Transcendence.site: Technical Case Study
Role: Designer, architect, and sole developer
Status: Live in production
URL: transcendence.site
Stack: Django · PostgreSQL · Docker Compose · Jitsi · DocuSeal · Stripe · GatewayAPI · Matomo · Nginx · Cloudflare
Overview
Transcendence is a privacy-focused online platform for hypnotherapy and cognitive behavioural work. It is not a brochure site with a contact form attached. The platform handles client onboarding, signed therapeutic agreements, session booking, payment, private video sessions, structured reflection tools, therapist-side client management, appointment reminders by email and SMS, public taster-session booking, and subject access request fulfilment, as a coherent, integrated system.

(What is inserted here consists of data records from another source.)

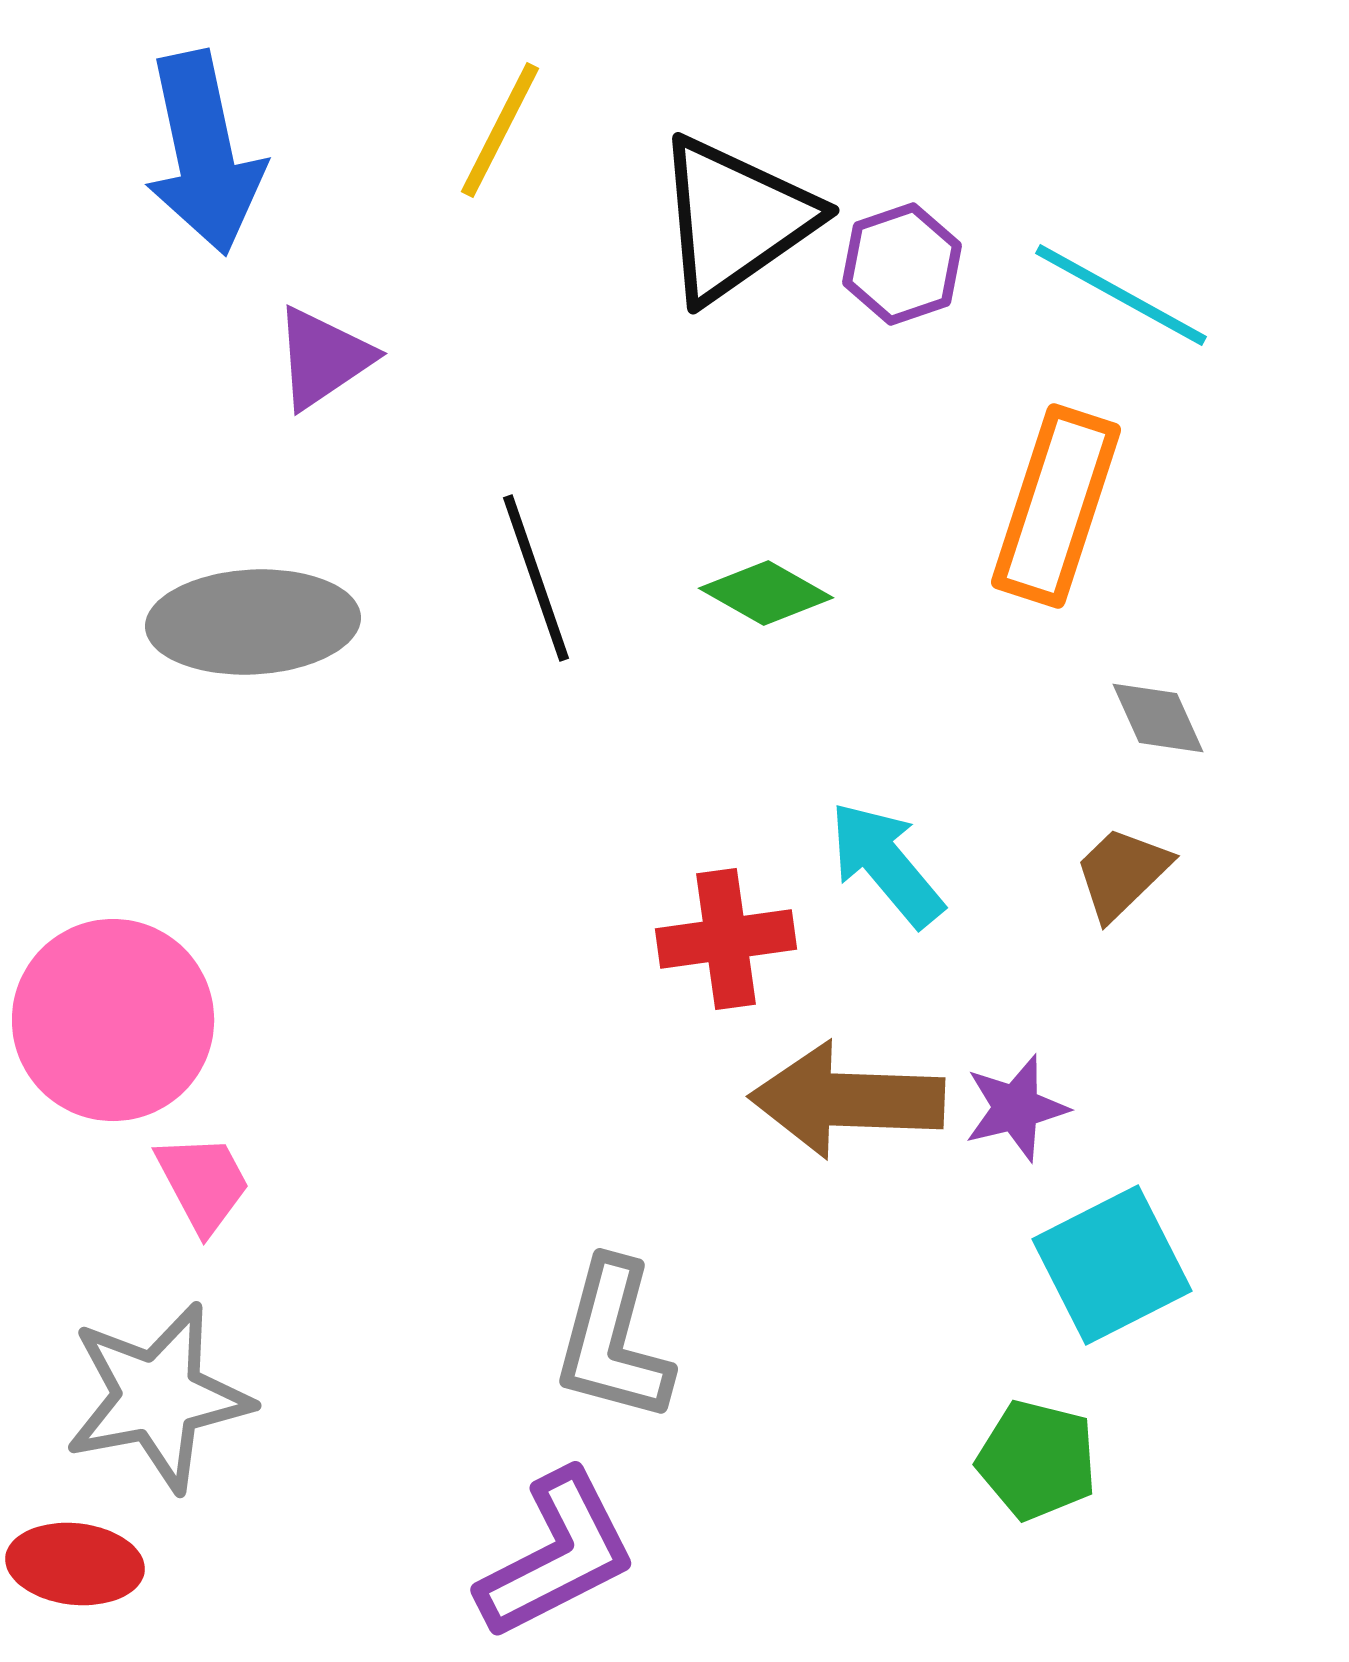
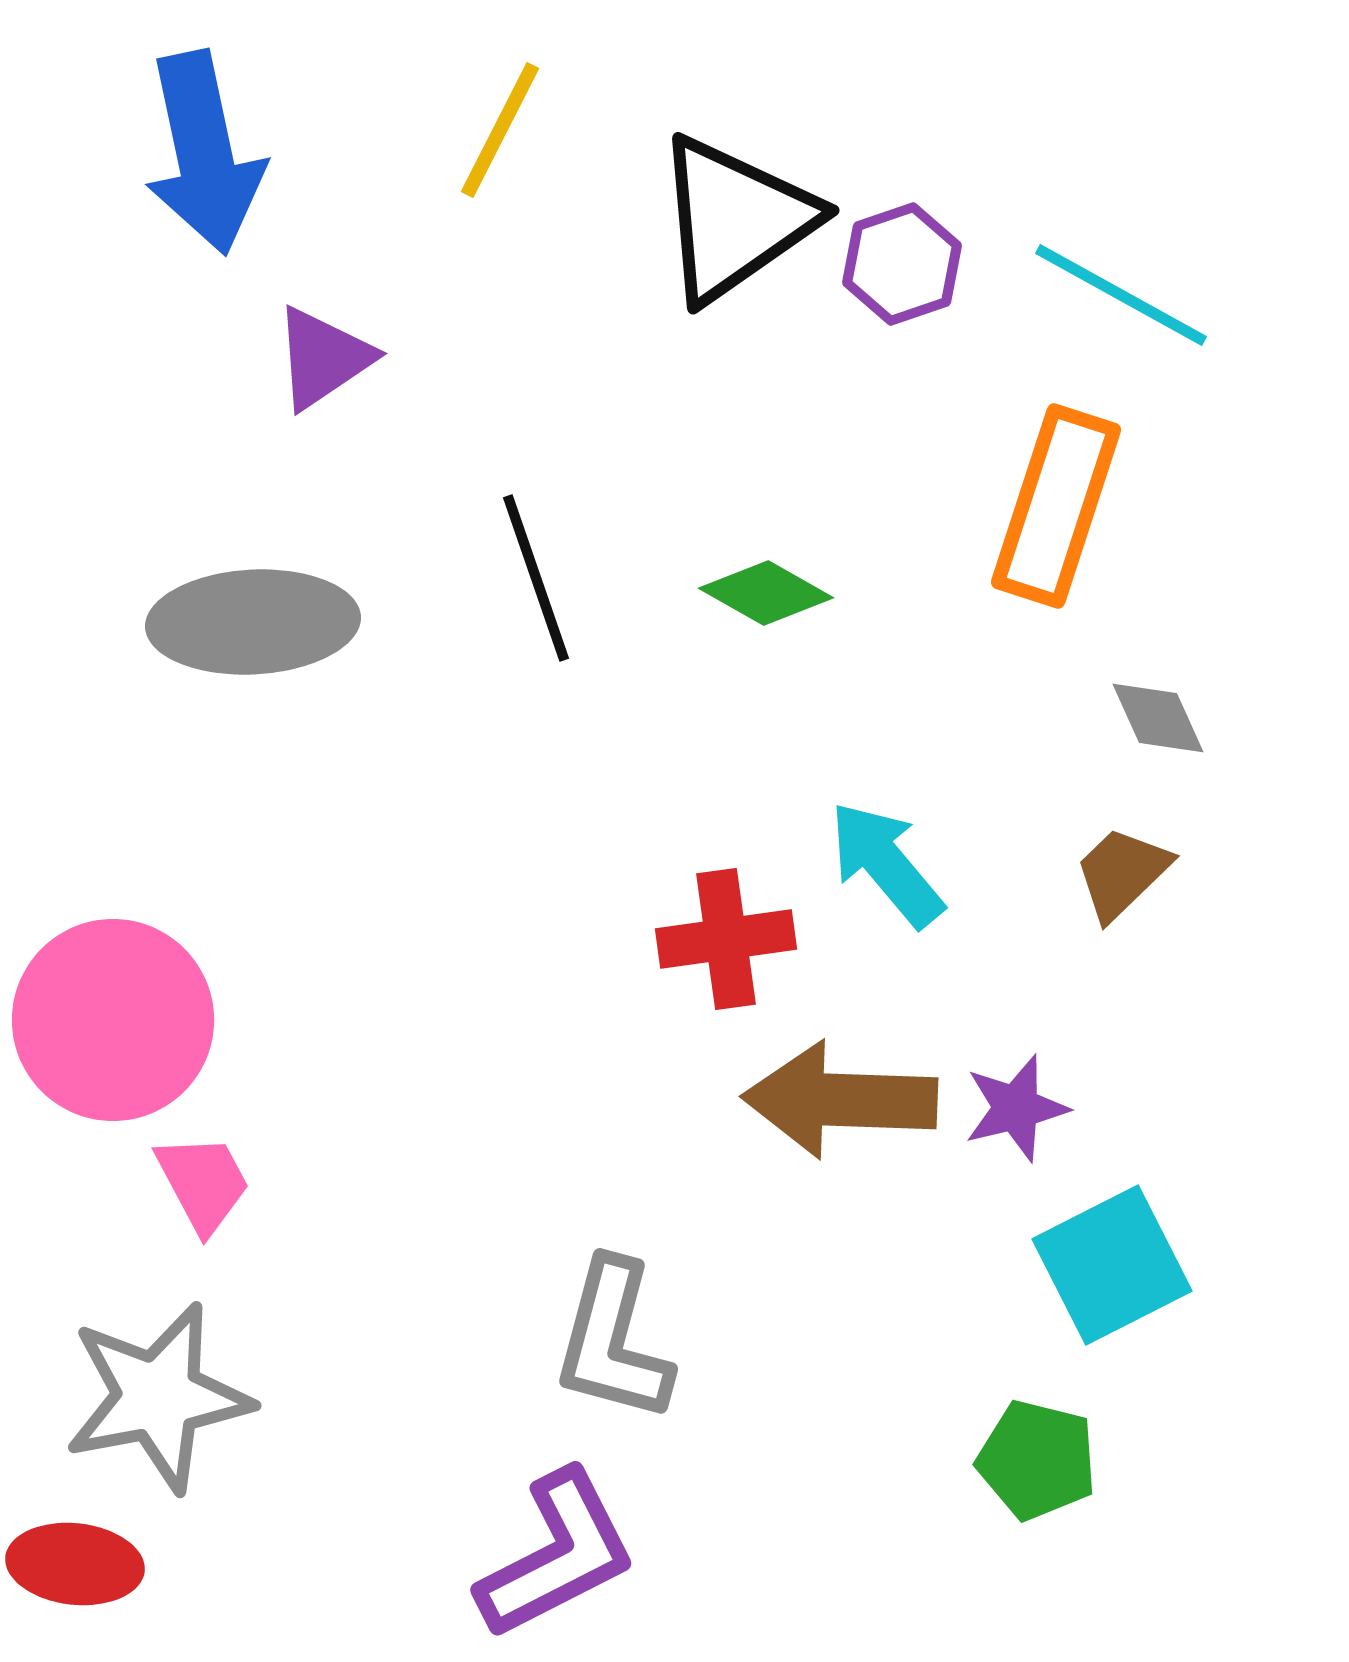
brown arrow: moved 7 px left
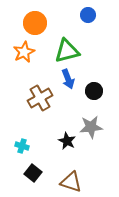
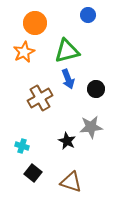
black circle: moved 2 px right, 2 px up
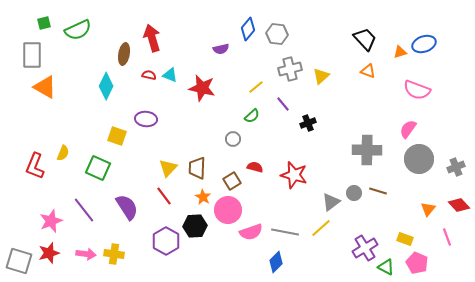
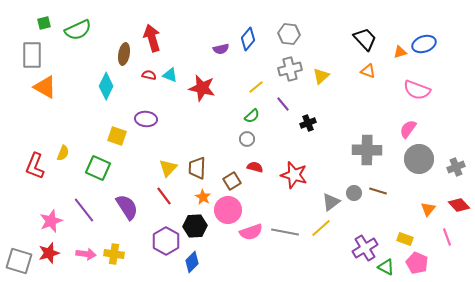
blue diamond at (248, 29): moved 10 px down
gray hexagon at (277, 34): moved 12 px right
gray circle at (233, 139): moved 14 px right
blue diamond at (276, 262): moved 84 px left
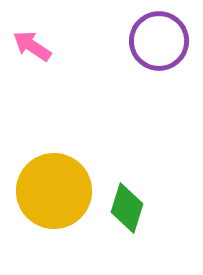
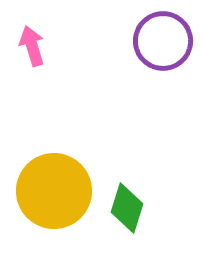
purple circle: moved 4 px right
pink arrow: rotated 39 degrees clockwise
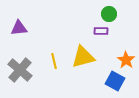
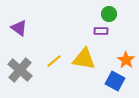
purple triangle: rotated 42 degrees clockwise
yellow triangle: moved 1 px right, 2 px down; rotated 25 degrees clockwise
yellow line: rotated 63 degrees clockwise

The project was designed and built from scratch, by a single developer, for a regulated professional context. Every decision was made against two constraints that pull in opposite directions: the system must be capable enough to replace a scattered collection of third-party tools, and it must handle sensitive health data with the discretion that work requires.
Why It Was Built
The alternative: stitching together generic video tools, commercial form builders, external document signing services, payment links, and email threads, produces a system where therapeutic information is scattered across platforms operating under terms the practice cannot control. That is an acceptable situation for scheduling a haircut. It is not acceptable for therapy.
Transcendence replaces that scatter with a controlled environment: one system, defined boundaries, auditable state, and no third-party advertising or profiling infrastructure anywhere in the chain.
Technical Stack
Application Framework: Django
Django was the right choice because the problem is workflow-heavy and model-driven, not primarily a content-publishing problem. The framework provides mature, well-tested support for authentication, form handling, model relationships, migrations, permissions, admin tooling, and secure defaults. Its conventions impose useful discipline on a solo project, and its admin interface provides immediate operational utility without requiring a separate backoffice build.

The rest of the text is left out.